(Page-level text extractions)
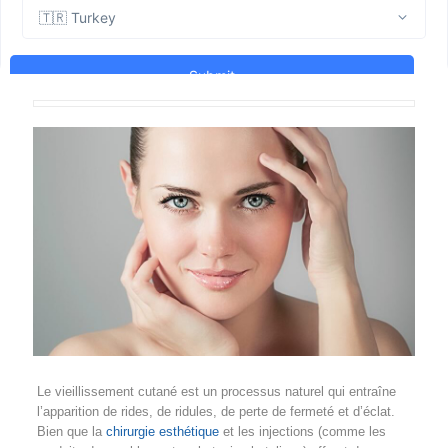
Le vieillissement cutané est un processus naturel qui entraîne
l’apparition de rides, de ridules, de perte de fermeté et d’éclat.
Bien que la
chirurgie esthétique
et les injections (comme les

--

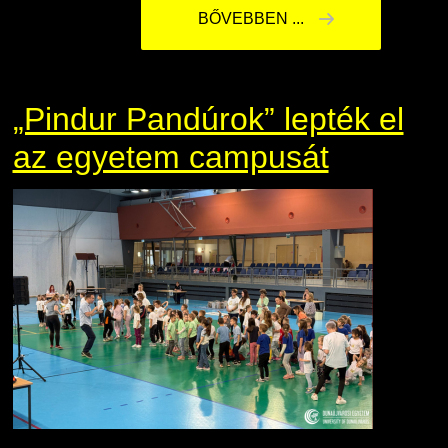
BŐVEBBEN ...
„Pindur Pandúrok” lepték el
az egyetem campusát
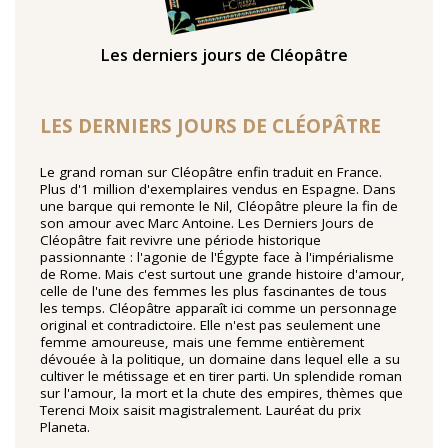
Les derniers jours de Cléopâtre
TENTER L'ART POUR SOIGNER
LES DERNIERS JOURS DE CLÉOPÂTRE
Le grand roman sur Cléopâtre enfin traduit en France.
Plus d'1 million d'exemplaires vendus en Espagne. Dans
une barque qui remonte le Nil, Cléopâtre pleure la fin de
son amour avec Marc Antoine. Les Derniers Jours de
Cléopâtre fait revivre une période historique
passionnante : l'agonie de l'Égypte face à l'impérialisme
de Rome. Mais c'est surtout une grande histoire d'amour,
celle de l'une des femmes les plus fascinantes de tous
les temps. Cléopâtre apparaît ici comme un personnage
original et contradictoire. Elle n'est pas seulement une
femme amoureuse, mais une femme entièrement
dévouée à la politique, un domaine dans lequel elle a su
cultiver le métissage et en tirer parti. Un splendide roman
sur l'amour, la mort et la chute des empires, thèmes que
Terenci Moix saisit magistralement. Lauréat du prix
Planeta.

---

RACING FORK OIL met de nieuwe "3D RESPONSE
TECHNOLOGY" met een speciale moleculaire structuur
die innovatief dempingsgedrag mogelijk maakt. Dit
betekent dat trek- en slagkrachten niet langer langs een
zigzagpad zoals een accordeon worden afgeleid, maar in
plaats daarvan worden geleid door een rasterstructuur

■ **Exercise description**
With the string "roman" as the key, filter the data above and show the lines that match.

■ **Task answer**
Le grand roman sur Cléopâtre enfin traduit en France.
cultiver le métissage et en tirer parti. Un splendide roman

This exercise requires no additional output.